Here’s the Text: White-Lined Sphinx: Hyles lineata
You’ve gotten various pictures of this caterpillar; I’ve listed them here. You might want to take the most recent one. A more radical idea would be to show them all – good contrast to show the variability of the markings? ‘Course that might well be a lot of work. Just a thought. This caterpillar was (and might still be, for all I know) a very popular food item throughout most of its range, particularly in the Western U.S. and Mexico. To the Pima of southern Arizona it’s makum. To the Maricopa along the Gila River it’s ame.
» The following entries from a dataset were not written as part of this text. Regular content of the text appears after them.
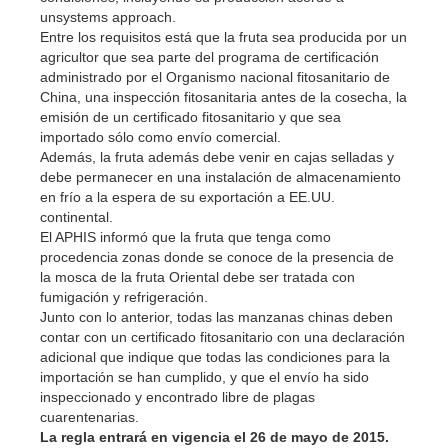
unsystems approach.
Entre los requisitos está que la fruta sea producida por un
agricultor que sea parte del programa de certificación
administrado por el Organismo nacional fitosanitario de
China, una inspección fitosanitaria antes de la cosecha, la
emisión de un certificado fitosanitario y que sea
importado sólo como envío comercial.
Además, la fruta además debe venir en cajas selladas y
debe permanecer en una instalación de almacenamiento
en frío a la espera de su exportación a EE.UU.
continental.
El APHIS informó que la fruta que tenga como
procedencia zonas donde se conoce de la presencia de
la mosca de la fruta Oriental debe ser tratada con
fumigación y refrigeración.
Junto con lo anterior, todas las manzanas chinas deben
contar con un certificado fitosanitario con una declaración
adicional que indique que todas las condiciones para la
importación se han cumplido, y que el envío ha sido
inspeccionado y encontrado libre de plagas
cuarentenarias.
La regla entrará en vigencia el 26 de mayo de 2015.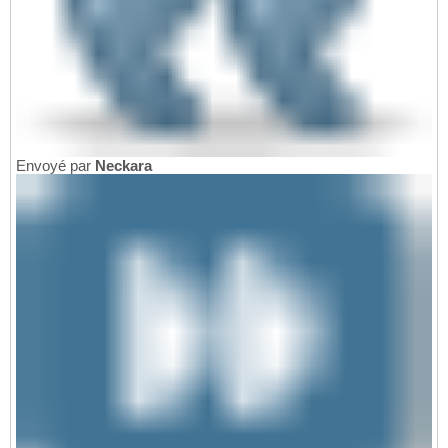
Envoyé par
Neckara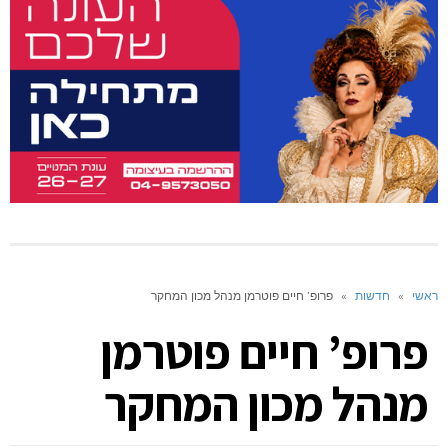
ראשי
»
חדשות
»
פרופ’ חיים פוטרמן מנהל מכון המחקר
פרופ’ חיים פוטרמן
מנהל מכון המחקר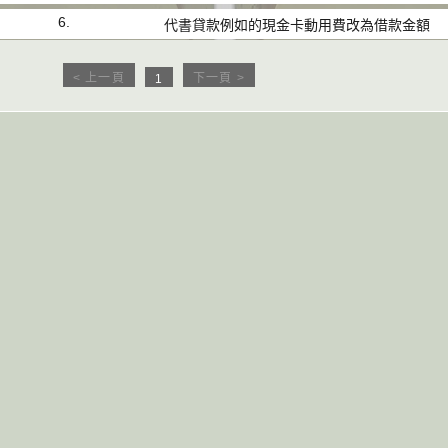
6.
代書貸款例如的現金卡動用費改為借款金額
< 上一頁
下一頁 >
1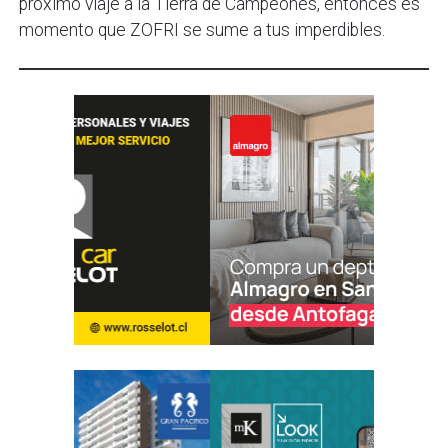
próximo viaje a la Tierra de Campeones, entonces es
momento que ZOFRI se sume a tus imperdibles.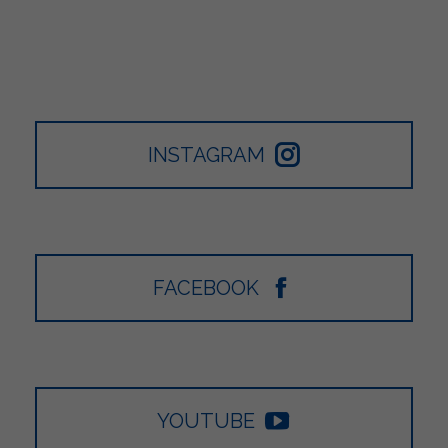
INSTAGRAM
FACEBOOK
YOUTUBE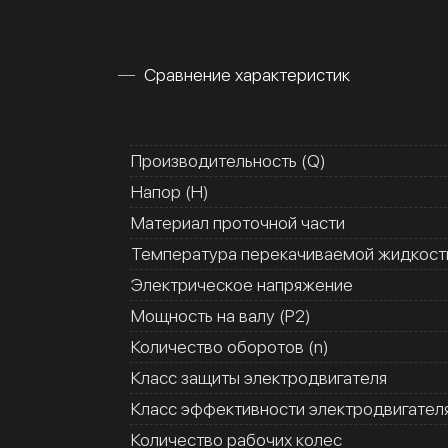
Сравнение характеристик
Производительность (Q)
Напор (H)
Материал проточной части
Температура перекачиваемой жидкости
Электрическое напряжение
Мощность на валу (Р2)
Количество оборотов (n)
Класс защиты электродвигателя
Класс эффективности электродвигател
Количество рабочих колес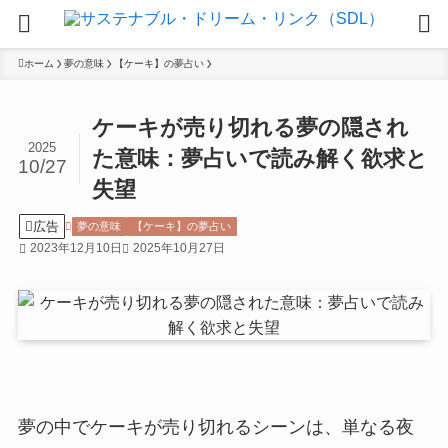
ホーム
夢の意味
【ケーキ】の夢占い
ケーキが売り切れる夢の隠され
2025
た意味：夢占いで読み解く欲求と
10/27
失望
広告
夢の意味
【ケーキ】の夢占い
2023年12月10日
2025年10月27日
夢の中でケーキが売り切れるシーンは、単なる夜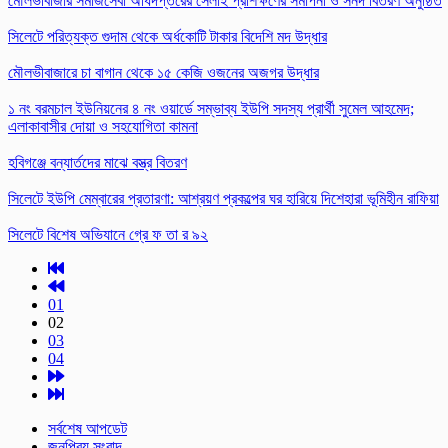
মৌলভীবাজার সমাজসেবা অধিদপ্তরের সেলাই প্রশিক্ষণের সমাপনী ও সনদ বিতরণ অনুষ্ঠিত
সিলেটে পরিত্যক্ত গুদাম থেকে অর্ধকোটি টাকার বিদেশি মদ উদ্ধার
মৌলভীবাজারে চা বাগান থেকে ১৫ কেজি ওজনের অজগর উদ্ধার
১ নং বরমচাল ইউনিয়নের ৪ নং ওয়ার্ডে সম্ভাব্য ইউপি সদস্য প্রার্থী সুমেল আহমেদ;
এলাকাবাসীর দোয়া ও সহযোগিতা কামনা
হবিগঞ্জে বন্যার্তদের মাঝে বস্ত্র বিতরণ
​সিলেটে ইউপি মেম্বারের প্রতারণা: আশ্রয়ণ প্রকল্পের ঘর হারিয়ে দিশেহারা ভূমিহীন রাফিয়া
সিলেটে বিশেষ অভিযানে গ্রে ফ তা র ৯২
01
02
03
04
সর্বশেষ আপডেট
জনপ্রিয় সংবাদ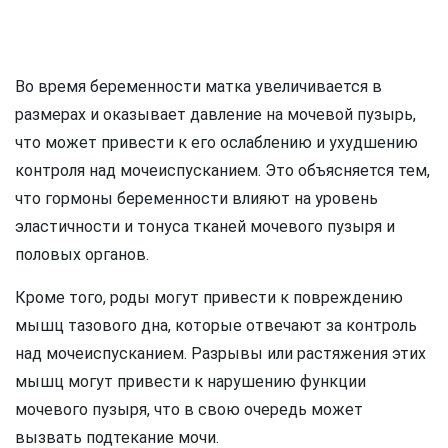
Во время беременности матка увеличивается в
размерах и оказывает давление на мочевой пузырь,
что может привести к его ослаблению и ухудшению
контроля над мочеиспусканием. Это объясняется тем,
что гормоны беременности влияют на уровень
эластичности и тонуса тканей мочевого пузыря и
половых органов.
Кроме того, роды могут привести к повреждению
мышц тазового дна, которые отвечают за контроль
над мочеиспусканием. Разрывы или растяжения этих
мышц могут привести к нарушению функции
мочевого пузыря, что в свою очередь может
вызвать подтекание мочи.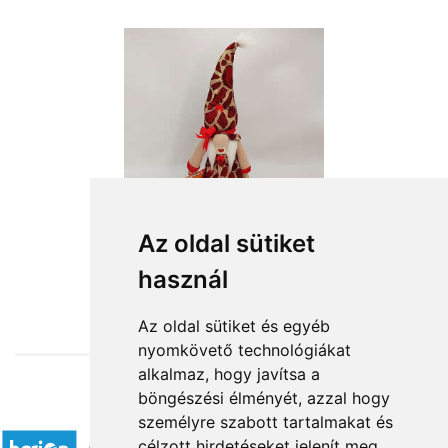
Az oldal sütiket
használ
from HUF12,640
Az oldal sütiket és egyéb
nyomkövető technológiákat
alkalmaz, hogy javítsa a
böngészési élményét, azzal hogy
Accepted payment methods
személyre szabott tartalmakat és
célzott hirdetéseket jelenít meg,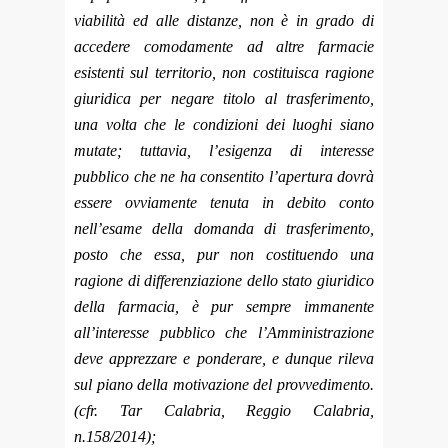
viabilità ed alle distanze, non è in grado di
accedere comodamente ad altre farmacie
esistenti sul territorio, non costituisca ragione
giuridica per negare titolo al trasferimento,
una volta che le condizioni dei luoghi siano
mutate; tuttavia, l’esigenza di interesse
pubblico che ne ha consentito l’apertura dovrà
essere ovviamente tenuta in debito conto
nell’esame della domanda di trasferimento,
posto che essa, pur non costituendo una
ragione di differenziazione dello stato giuridico
della farmacia, è pur sempre immanente
all’interesse pubblico che l’Amministrazione
deve apprezzare e ponderare, e dunque rileva
sul piano della motivazione del provvedimento.
(cfr. Tar Calabria, Reggio Calabria,
n.158/2014);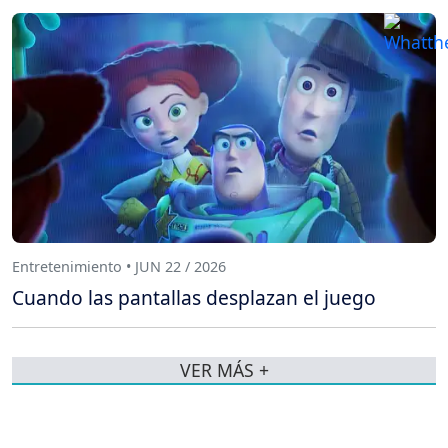
Entretenimiento • JUN 22 / 2026
Cuando las pantallas desplazan el juego
VER MÁS +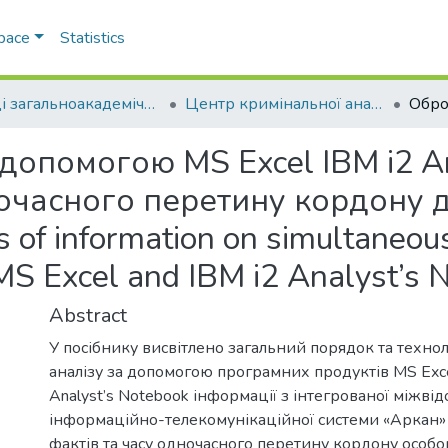
Space
Statistics
Праці загальноакадемічних кафедр
Центр кримінальної аналітики НАВС
 допомогою MS Excel IBM i2 An
очасного перетину кордону 
s of information on simultaneou
MS Excel and IBM i2 Analyst’s 
Abstract
У посібнику висвітлено загальний порядок та технол
аналізу за допомогою програмних продуктів MS Exce
Analyst’s Notebook інформації з інтегрованої міжвід
інформаційно-телекомунікаційної системи «Аркан
фактів та часу одночасного перетину кордону особою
The Seri of northwestern Mexico call/ed it hehe icam, which means "plant’s live thing." This information (and the narrative for Rhynchophorus on this page) comes from DeFoliart’s impressive text, which can be found at www.food-insects.com .
I had a chance to eat this caterpillar in New Mexico in June 2005, but I was on sacred ground at the time so that would have been a no-no
David Gracer

Hi David,
Thank you for clueing us in to the edibility of this highly variable caterpillar.
.

Letter 24 – Whitelined Sphinx

 

Subject: Moth Identification
Location: Glendale CA
March 26, 2016 4:59 pm
I photographed this moth on the outside wall of my apartment building, next to the front door.
Date: March 26, 2016
Location: Glendale CA
I tried to identify it online, but no luck.
Can you tell me what moth this is and whether or not it is indigenous to California?
Thank-you for your help.
Signature: Bill in California

Whitelined Sphinx
Whitelined Sphinx

Dear Bill,
Not only is the Whitelined Sphinx indigenous to California, it can be found in all the continental United States as well as Mexico and Canada.  Caterpillars of the Whitelined Sphinx can be quite numerous in the deserts of the southwest when conditions are favorable, and when metamorphosis is complete, there are also large numbers of the adult White Lined Sphinx Moths seen feeding at dusk and dawn when they are frequently confused for hummingbirds because of they manner in which they fly.

Dear Daniel,
Thank-you so much for your extremely fast reply!
Before I contacted you, I looked up the entomology department
at UC Riverside, but they charge the general public $25.00 to
identity an insect. I am grateful that you have shared your
knowledge for free. Thank-you, again.
Sincerely,
Bill

Letter 25 – Whitelined Sphinx

 

Subject: Yellow & Black moth
Location: North Las Vegas, Nevada
July 8, 2016 5:19 am
It was quite large, and appeared yellow and black/brown, though the picture makes it look more brown and black.
Signature: JB

Whitelined Sphinx
Whitelined Sphinx

Dear JB,
Because it is at rest, the upper wings on your Whitelined Sphinx or Striped Morning Sphinx are covering the pink striped underwings that are revealed in flight.  This is a common, wide ranging species that if found in all 48 continental United States and Canada, though it is most common in the west.  Periodically there are population explosions of both the Whitelined Sphinx Caterpillars and consequently, after they mature, adult Whitelined Sphinxes.  It is not unusual for us to find several Whitelined Sphinxes attracted to the porch light of our Mount Washington offices at certain times of the year.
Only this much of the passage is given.